Print the listing below only from the line that has "Şanzıman Bakımı" through the line that has "ась до нашей", exactly, and drop any picture.
>>>>
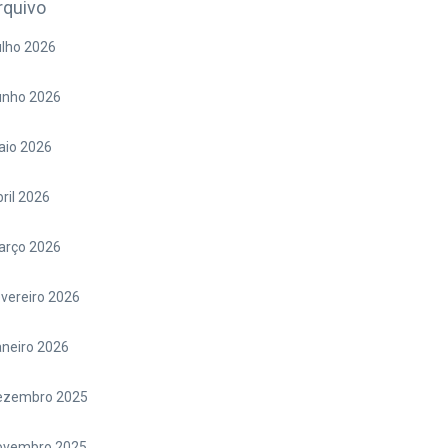
rquivo
lho 2026
unho 2026
aio 2026
ril 2026
arço 2026
vereiro 2026
neiro 2026
ezembro 2025
ovembro 2025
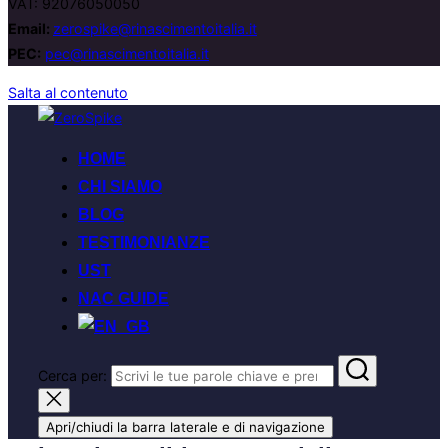
VAT: 92076050050
Email:
zerospike@rinascimentoitalia.it
PEC:
pec@rinascimentoitalia.it
Salta al contenuto
HOME
CHI SIAMO
BLOG
TESTIMONIANZE
UST
NAC GUIDE
Cerca per:
Apri/chiudi la barra laterale e di navigazione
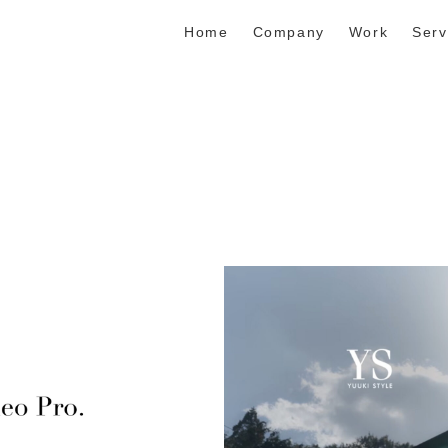
Home
Company
Work
Serv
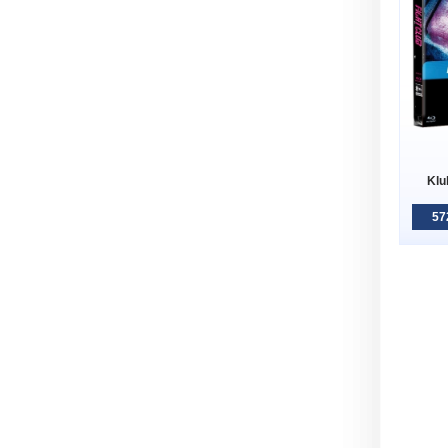
Klu
57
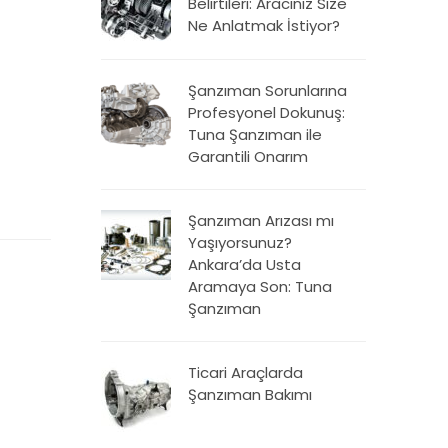
Belirtileri: Aracınız Size
Ne Anlatmak İstiyor?
Şanzıman Sorunlarına
Profesyonel Dokunuş:
Tuna Şanzıman ile
Garantili Onarım
Şanzıman Arızası mı
Yaşıyorsunuz?
Ankara’da Usta
Aramaya Son: Tuna
Şanzıman
Ticari Araçlarda
Şanzıman Bakımı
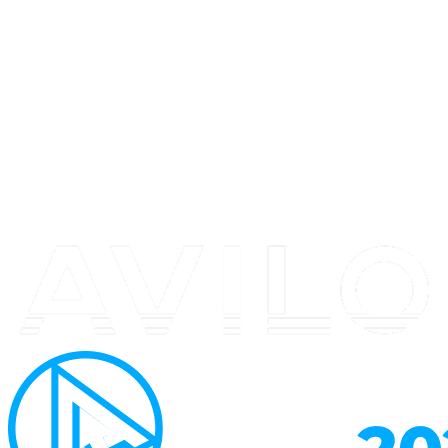
Перейти
к
содержимому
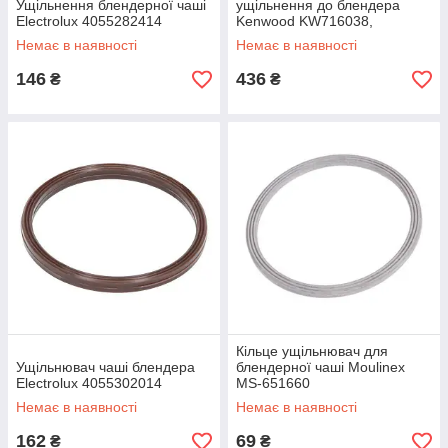
Ущільнення блендерної чаші
ущільнення до блендера
Electrolux 4055282414
Kenwood KW716038,
KW713873
Немає в наявності
Немає в наявності
146
436
₴
₴
Кільце ущільнювач для
Ущільнювач чаші блендера
блендерної чаші Moulinex
Electrolux 4055302014
MS-651660
Немає в наявності
Немає в наявності
162
69
₴
₴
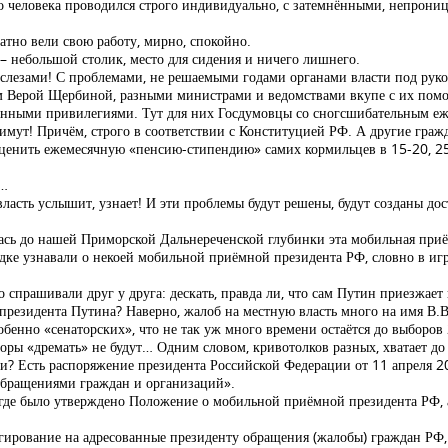
 человека проводился строго индивидуально, с затемнёнными, непрони
тно вели свою работу, мирно, спокойно.
 – небольшой столик, место для сидения и ничего лишнего.
 слезами! С проблемами, не решаемыми годами органами власти под рук
ом Верой Щербиной, разными министрами и ведомствами вкупе с их пом
ленными привилегиями. Тут для них Госдумовцы со сногсшибательным 
имут! Причём, строго в соответствии с Конституцией РФ. А другие гражд
сценить ежемесячную «пенсию-стипендию» самих кормильцев в 15-20, 25
и…
власть услышит, узнает! И эти проблемы будут решены, будут созданы д
ась до нашей Приморской Дальнереченской глубинки эта мобильная приё
одке узнавали о некоей мобильной приёмной президента РФ, словно в игр
спрашивали друг у друга: дескать, правда ли, что сам Путин приезжает 
президента Путина? Наверно, жалоб на местную власть много на имя В.В
бенно «сенаторских», что не так уж много времени остаётся до выборов
оры «дремать» не будут… Одним словом, кривотолков разных, хватает до 
ки? Есть распоряжение президента Российской Федерации от 11 апреля 
обращениями граждан и организаций».
где было утверждено Положение о мобильной приёмной президента РФ, а
гирование на адресованные президенту обращения (жалобы) граждан РФ,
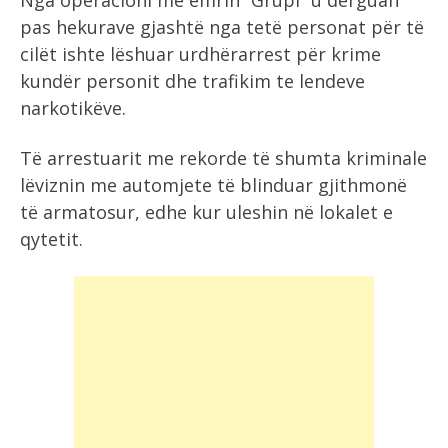
Nga operacioni me emrin “Grupi” u dërguan
pas hekurave gjashtë nga tetë personat për të
cilët ishte lëshuar urdhërarrest për krime
kundër personit dhe trafikim te lendeve
narkotikëve.
Të arrestuarit me rekorde të shumta kriminale
lëviznin me automjete të blinduar gjithmonë
të armatosur, edhe kur uleshin në lokalet e
qytetit.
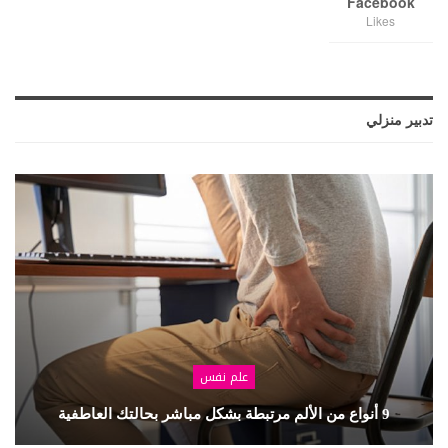
Facebook
Likes
تدبير منزلي
علم نفس
9 أنواع من الألم مرتبطة بشكل مباشر بحالتك العاطفية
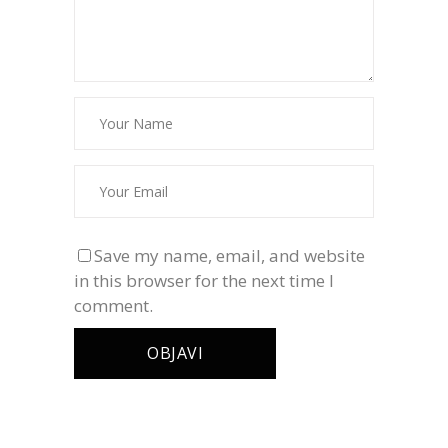
Save my name, email, and website
in this browser for the next time I
comment.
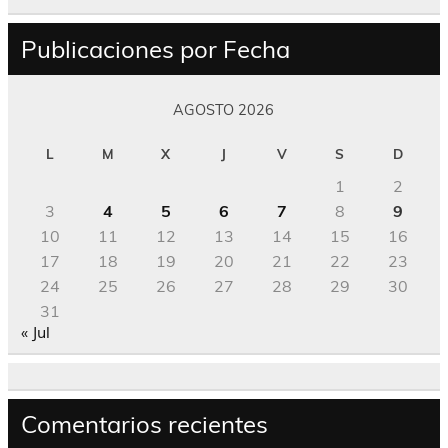
Publicaciones por Fecha
AGOSTO 2026
L
M
X
J
V
S
D
1
2
3
4
5
6
7
8
9
10
11
12
13
14
15
16
17
18
19
20
21
22
23
24
25
26
27
28
29
30
31
« Jul
Comentarios recientes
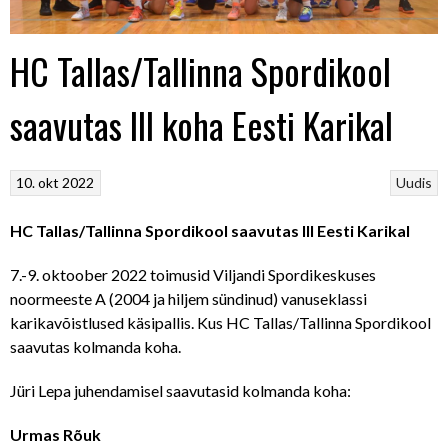
HC Tallas/Tallinna Spordikool
saavutas III koha Eesti Karikal
10. okt 2022
Uudis
HC Tallas/Tallinna Spordikool saavutas III Eesti Karikal
7.-9. oktoober 2022 toimusid Viljandi Spordikeskuses
noormeeste A (2004 ja hiljem sündinud) vanuseklassi
karikavõistlused käsipallis. Kus HC Tallas/Tallinna Spordikool
saavutas kolmanda koha.
Jüri Lepa juhendamisel saavutasid kolmanda koha:
Urmas Rõuk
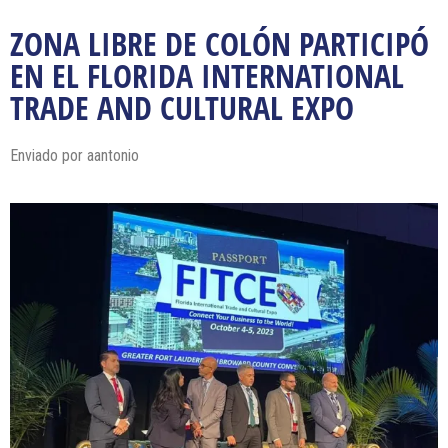
ZONA LIBRE DE COLÓN PARTICIPÓ
EN EL FLORIDA INTERNATIONAL
TRADE AND CULTURAL EXPO
Enviado por
aantonio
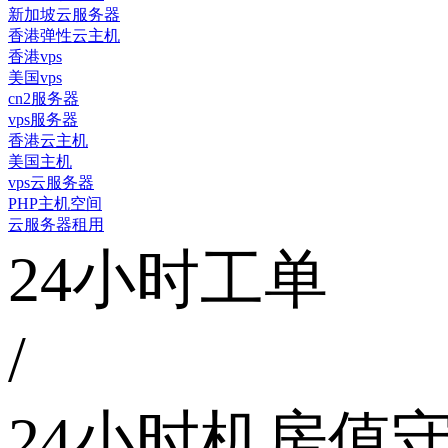
新加坡云服务器
香港弹性云主机
香港vps
美国vps
cn2服务器
vps服务器
香港云主机
美国主机
vps云服务器
PHP主机空间
云服务器租用
24小时工单
/
24小时机房值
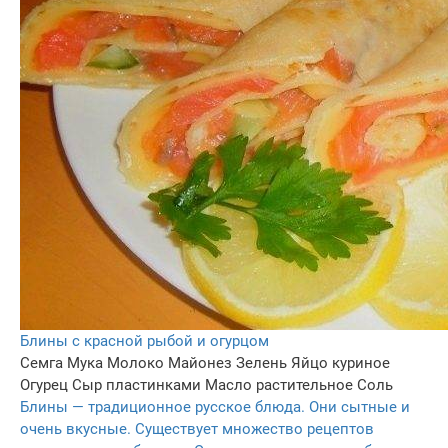
Блины с красной рыбой и огурцом
Семга
Мука
Молоко
Майонез
Зелень
Яйцо куриное
Огурец
Сыр пластинками
Масло растительное
Соль
Блины — традиционное русское блюда. Они сытные и
очень вкусные. Существует множество рецептов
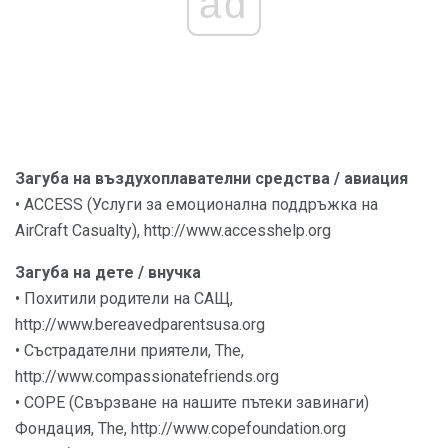
ad
Загуба на въздухоплавателни средства / авиация
• ACCESS (Услуги за емоционална поддръжка на
AirCraft Casualty), http://www.accesshelp.org
Загуба на дете / внучка
• Похитили родители на САЩ,
http://www.bereavedparentsusa.org
• Състрадателни приятели, The,
http://www.compassionatefriends.org
• COPE (Свързване на нашите пътеки завинаги)
Фондация, The, http://www.copefoundation.org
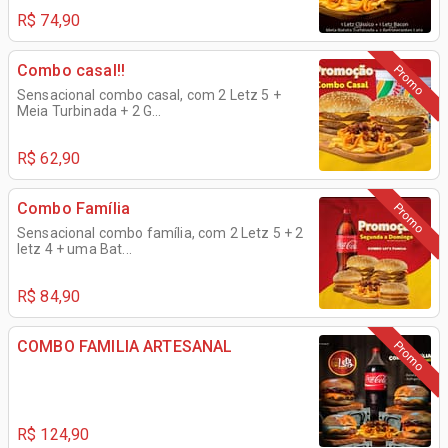
R$ 74,90
Combo casal!!
Promo
Sensacional combo casal, com 2 Letz 5 +
Meia Turbinada + 2 G...
R$ 62,90
Combo Família
Promo
Sensacional combo família, com 2 Letz 5 + 2
letz 4 + uma Bat...
R$ 84,90
COMBO FAMILIA ARTESANAL
Promo
R$ 124,90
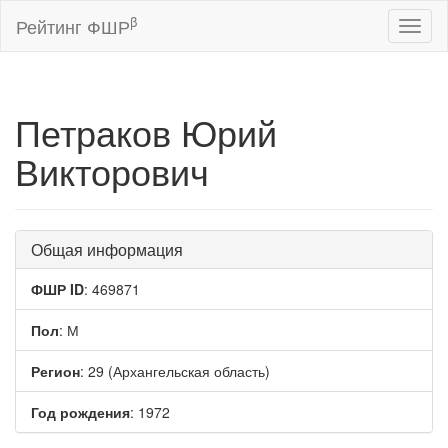
β
Рейтинг ФШР
Toggl
naviga
Петраков Юрий
Викторович
Общая информация
ФШР ID
: 469871
Пол
: М
Регион
: 29 (Архангельская область)
Год рождения
: 1972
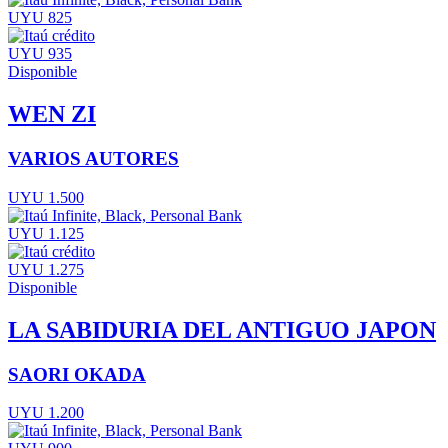
UYU 825
UYU 935
Disponible
WEN ZI
VARIOS AUTORES
UYU 1.500
UYU 1.125
UYU 1.275
Disponible
LA SABIDURIA DEL ANTIGUO JAPON
SAORI OKADA
UYU 1.200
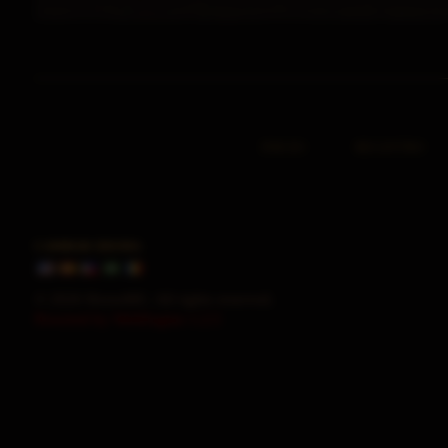
INICIO
REGISTRO
CAMBIAR IDIOMA
© 2026 HorusMU. All rights reserved.
Powered by WebEngine 1.2.5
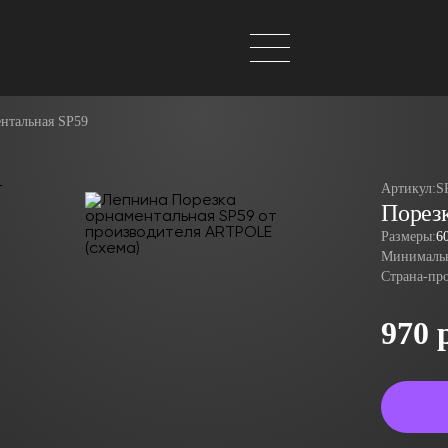
нтальная SP59
Артикул:
S
Порез
Размеры:
6
Минимальн
Страна-пр
970 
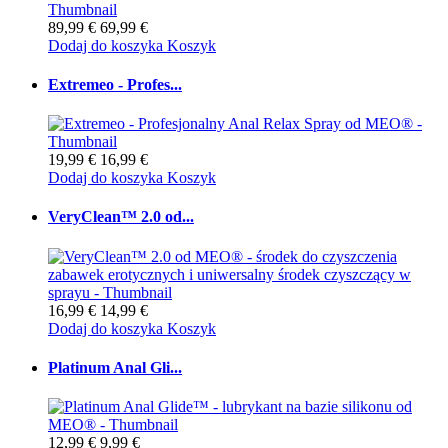
89,99 €
69,99 €
Dodaj do koszyka
Koszyk
Extremeo - Profes...
19,99 €
16,99 €
Dodaj do koszyka
Koszyk
VeryClean™ 2.0 od...
16,99 €
14,99 €
Dodaj do koszyka
Koszyk
Platinum Anal Gli...
12,99 €
9,99 €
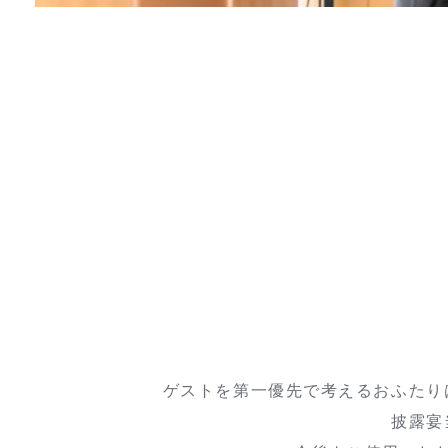
ゲストを第一優先で考えるおふたり
披露宴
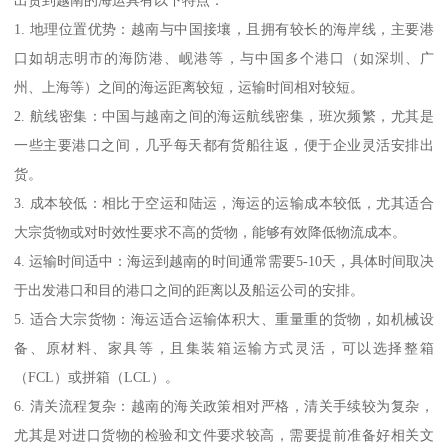
出货到越南的海运具有以下特点：
1. 地理位置优势：越南与中国接壤，且拥有较长的海岸线，主要港
口如胡志明市的海防港、岘港等，与中国多个港口（如深圳、广
州、上海等）之间的海运距离较短，运输时间相对较短。
2. 航线密集：中国与越南之间的海运航线密集，班次频繁，尤其是
一些主要港口之间，几乎每天都有货船往返，便于企业灵活安排出
货。
3. 成本较低：相比于空运和陆运，海运的运输成本较低，尤其适合
大宗货物或对时效性要求不高的货物，能够有效降低物流成本。
4. 运输时间适中：海运到越南的时间通常需要5-10天，具体时间取决
于出发港口和目的港口之间的距离以及船运公司的安排。
5. 适合大宗货物：海运适合运输体积大、重量重的货物，如机械设
备、原材料、家具等，且集装箱运输方式灵活，可以选择整箱
（FCL）或拼箱（LCL）。
6. 清关流程复杂：越南的海关政策相对严格，清关手续较为复杂，
尤其是对进口货物的检验和文件要求较高，需要提前准备好相关文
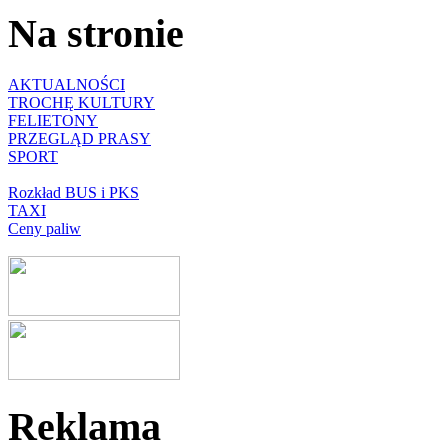
Na stronie
AKTUALNOŚCI
TROCHĘ KULTURY
FELIETONY
PRZEGLĄD PRASY
SPORT
Rozkład BUS i PKS
TAXI
Ceny paliw
Reklama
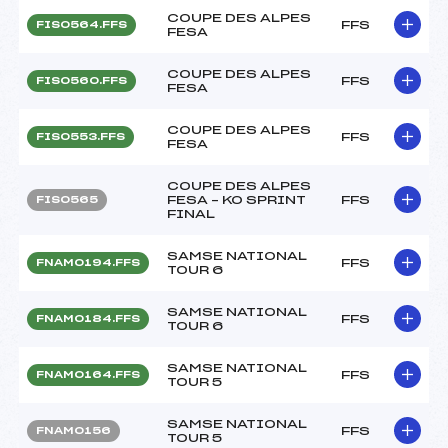
COUPE DES ALPES
FFS
FIS0564.FFS
FESA
COUPE DES ALPES
FFS
FIS0560.FFS
FESA
COUPE DES ALPES
FFS
FIS0553.FFS
FESA
COUPE DES ALPES
FESA – KO SPRINT
FFS
FIS0565
FINAL
SAMSE NATIONAL
FFS
FNAM0194.FFS
TOUR 6
SAMSE NATIONAL
FFS
FNAM0184.FFS
TOUR 6
SAMSE NATIONAL
FFS
FNAM0164.FFS
TOUR 5
SAMSE NATIONAL
FFS
FNAM0156
TOUR 5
<<<<
Problem solution:
Şanzıman Bakımı
Перейти
к
содержимому
Ущільнення блендерної чаші
ущільнення до блендера
Electrolux 4055282414
Kenwood KW716038,
KW713873
Немає в наявності
Немає в наявності
146
436
₴
₴
Кільце ущільнювач для
Ущільнювач чаші блендера
блендерної чаші Moulinex
Electrolux 4055302014
MS-651660
Немає в наявності
Немає в наявності
162
69
₴
₴
 человека проводился строго индивидуально, с затемнёнными, непрони
тно вели свою работу, мирно, спокойно.
 – небольшой столик, место для сидения и ничего лишнего.
 слезами! С проблемами, не решаемыми годами органами власти под рук
ом Верой Щербиной, разными министрами и ведомствами вкупе с их пом
ленными привилегиями. Тут для них Госдумовцы со сногсшибательным 
имут! Причём, строго в соответствии с Конституцией РФ. А другие гражд
сценить ежемесячную «пенсию-стипендию» самих кормильцев в 15-20, 25
и…
власть услышит, узнает! И эти проблемы будут решены, будут созданы д
ась до нашей Приморской Дальнереченской глубинки эта мобильная приё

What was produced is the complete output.